## GIVEN DATA
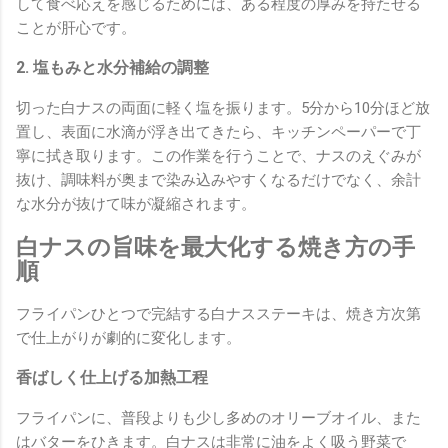
して食べ応えを感じるためには、ある程度の厚みを持たせる
ことが肝心です。
2. 塩もみと水分補給の調整
切った白ナスの両面に軽く塩を振ります。5分から10分ほど放
置し、表面に水滴が浮き出てきたら、キッチンペーパーで丁
寧に拭き取ります。この作業を行うことで、ナスのえぐみが
抜け、調味料が奥まで染み込みやすくなるだけでなく、余計
な水分が抜けて味が凝縮されます。
白ナスの旨味を最大化する焼き方の手
順
フライパンひとつで完結する白ナスステーキは、焼き方次第
で仕上がりが劇的に変化します。
香ばしく仕上げる加熱工程
フライパンに、普段よりも少し多めのオリーブオイル、また
はバターをひきます。白ナスは非常に油をよく吸う野菜で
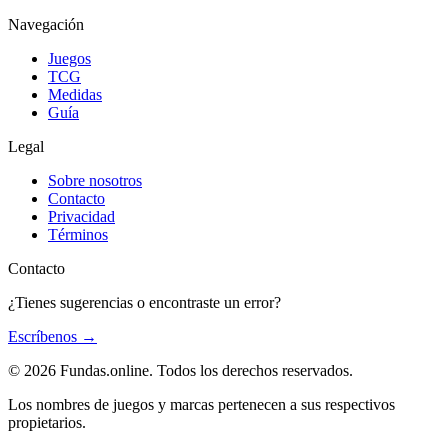
Navegación
Juegos
TCG
Medidas
Guía
Legal
Sobre nosotros
Contacto
Privacidad
Términos
Contacto
¿Tienes sugerencias o encontraste un error?
Escríbenos
→
© 2026 Fundas.online. Todos los derechos reservados.
Los nombres de juegos y marcas pertenecen a sus respectivos
propietarios.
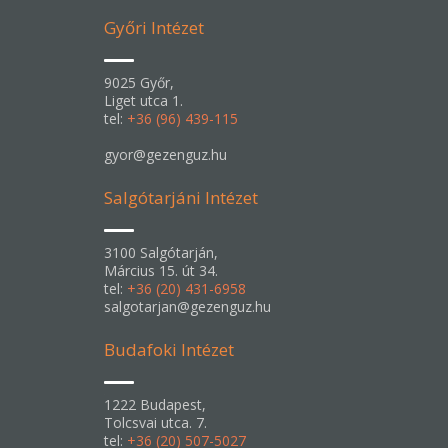
Győri Intézet
9025 Győr,
Liget utca 1.
tel:
+36 (96) 439-115
gyor@gezenguz.hu
Salgótarjáni Intézet
3100 Salgótarján,
Március 15. út 34.
tel:
+36 (20) 431-6958
salgotarjan@gezenguz.hu
Budafoki Intézet
1222 Budapest,
Tolcsvai utca. 7.
tel:
+36 (20) 507-5027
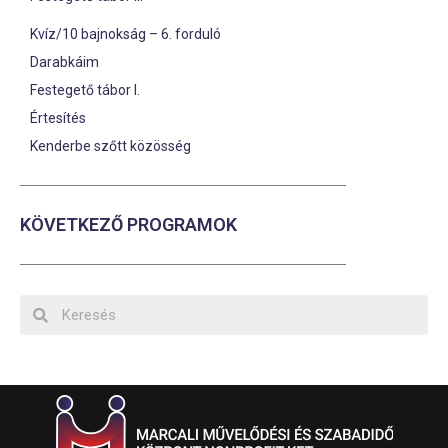
Kvíz/10 bajnokság – 6. forduló
Darabkáim
Festegető tábor I.
Értesítés
Kenderbe szőtt közösség
KÖVETKEZŐ PROGRAMOK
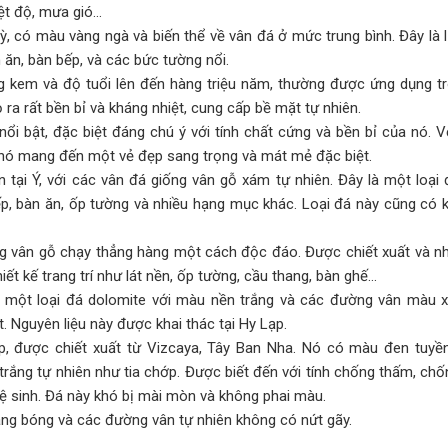
ệt độ, mưa gió…
ỳ, có màu vàng ngà và biến thể về vân đá ở mức trung bình. Đây là 
ăn, bàn bếp, và các bức tường nổi.
ng kem và độ tuổi lên đến hàng triệu năm, thường được ứng dụng t
ra rất bền bỉ và kháng nhiệt, cung cấp bề mặt tự nhiên.
ổi bật, đặc biệt đáng chú ý với tính chất cứng và bền bỉ của nó. V
 nó mang đến một vẻ đẹp sang trọng và mát mẻ đặc biệt.
tại Ý, với các vân đá giống vân gỗ xám tự nhiên. Đây là một loại
ếp, bàn ăn, ốp tường và nhiều hạng mục khác. Loại đá này cũng có 
ng vân gỗ chạy thẳng hàng một cách độc đáo. Được chiết xuất và n
ết kế trang trí như lát nền, ốp tường, cầu thang, bàn ghế…
là một loại đá dolomite với màu nền trắng và các đường vân màu 
 Nguyên liệu này được khai thác tại Hy Lạp.
ớp, được chiết xuất từ Vizcaya, Tây Ban Nha. Nó có màu đen tuyề
rắng tự nhiên như tia chớp. Được biết đến với tính chống thấm, chố
vệ sinh. Đá này khó bị mài mòn và không phai màu.
ng bóng và các đường vân tự nhiên không có nứt gãy.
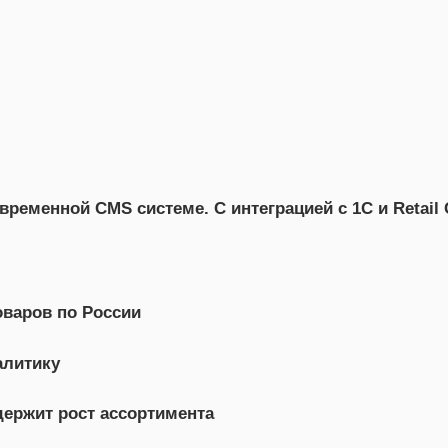
ременной CMS системе. С интеграцией с 1С и Retail
оваров по России
алитику
держит рост ассортимента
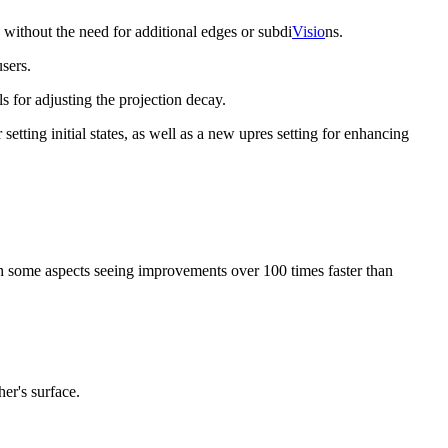
without the need for additional edges or subdi
Visio
ns.
sers.
 for adjusting the projection decay.
setting initial states, as well as a new upres setting for enhancing
th some aspects seeing improvements over 100 times faster than
er's surface.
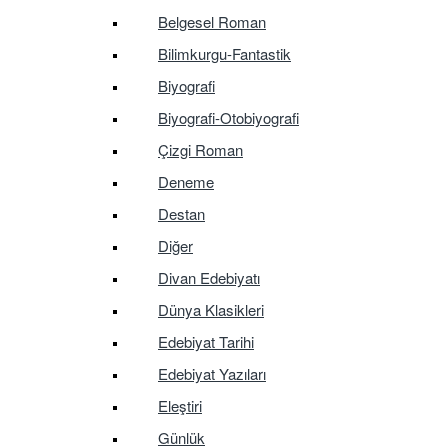
Belgesel Roman
Bilimkurgu-Fantastik
Biyografi
Biyografi-Otobiyografi
Çizgi Roman
Deneme
Destan
Diğer
Divan Edebiyatı
Dünya Klasikleri
Edebiyat Tarihi
Edebiyat Yazıları
Eleştiri
Günlük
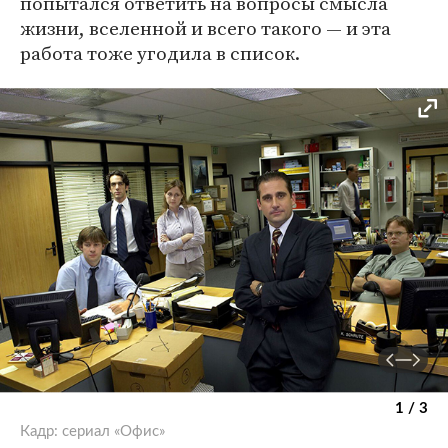
попытался ответить на вопросы смысла
жизни, вселенной и всего такого — и эта
работа тоже угодила в список.
1 / 3
Кадр: сериал «Офис»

## PROBLEM REQUIREMENTS
Rewrite the data above exactly as given, but omit the images.

## RESPONSE
して食べ応えを感じるためには、ある程度の厚みを持たせる
ことが肝心です。
2. 塩もみと水分補給の調整
切った白ナスの両面に軽く塩を振ります。5分から10分ほど放
置し、表面に水滴が浮き出てきたら、キッチンペーパーで丁
寧に拭き取ります。この作業を行うことで、ナスのえぐみが
抜け、調味料が奥まで染み込みやすくなるだけでなく、余計
な水分が抜けて味が凝縮されます。
白ナスの旨味を最大化する焼き方の手
順
フライパンひとつで完結する白ナスステーキは、焼き方次第
で仕上がりが劇的に変化します。
香ばしく仕上げる加熱工程
フライパンに、普段よりも少し多めのオリーブオイル、また
はバターをひきます。白ナスは非常に油をよく吸う野菜で
Navegación
Juegos
TCG
Medidas
Guía
Legal
Sobre nosotros
Contacto
Privacidad
Términos
Contacto
¿Tienes sugerencias o encontraste un error?
Escríbenos
→
© 2026 Fundas.online. Todos los derechos reservados.
Los nombres de juegos y marcas pertenecen a sus respectivos
propietarios.
Győri Intézet
9025 Győr,
Liget utca 1.
tel:
+36 (96) 439-115
gyor@gezenguz.hu
Salgótarjáni Intézet
3100 Salgótarján,
Március 15. út 34.
tel:
+36 (20) 431-6958
salgotarjan@gezenguz.hu
Budafoki Intézet
1222 Budapest,
Tolcsvai utca. 7.
tel:
+36 (20) 507-5027
Kvíz/10 bajnokság – 6. forduló
Darabkáim
Festegető tábor I.
Értesítés
Kenderbe szőtt közösség
KÖVETKEZŐ PROGRAMOK
ệt độ, mưa gió…
ỳ, có màu vàng ngà và biến thể về vân đá ở mức trung bình. Đây là 
ăn, bàn bếp, và các bức tường nổi.
ng kem và độ tuổi lên đến hàng triệu năm, thường được ứng dụng t
ra rất bền bỉ và kháng nhiệt, cung cấp bề mặt tự nhiên.
ổi bật, đặc biệt đáng chú ý với tính chất cứng và bền bỉ của nó. V
 nó mang đến một vẻ đẹp sang trọng và mát mẻ đặc biệt.
tại Ý, với các vân đá giống vân gỗ xám tự nhiên. Đây là một loại
ếp, bàn ăn, ốp tường và nhiều hạng mục khác. Loại đá này cũng có 
ng vân gỗ chạy thẳng hàng một cách độc đáo. Được chiết xuất và n
ết kế trang trí như lát nền, ốp tường, cầu thang, bàn ghế…
là một loại đá dolomite với màu nền trắng và các đường vân màu 
 Nguyên liệu này được khai thác tại Hy Lạp.
ớp, được chiết xuất từ Vizcaya, Tây Ban Nha. Nó có màu đen tuyề
rắng tự nhiên như tia chớp. Được biết đến với tính chống thấm, chố
vệ sinh. Đá này khó bị mài mòn và không phai màu.
ng bóng và các đường vân tự nhiên không có nứt gãy.
ременной CMS системе. С интеграцией с 1С и Retail
оваров по России
алитику
держит рост ассортимента
without the need for additional edges or subdi
Visio
ns.
sers.
 for adjusting the projection decay.
setting initial states, as well as a new upres setting for enhancing
th some aspects seeing improvements over 100 times faster than
er's surface.
Belgesel Roman
Bilimkurgu-Fantastik
Biyografi
Biyografi-Otobiyografi
Çizgi Roman
Deneme
Destan
Diğer
Divan Edebiyatı
Dünya Klasikleri
Edebiyat Tarihi
Edebiyat Yazıları
Eleştiri
Günlük
попытался ответить на вопросы смысла
жизни, вселенной и всего такого — и эта
работа тоже угодила в список.
1 / 3
Кадр: сериал «Офис»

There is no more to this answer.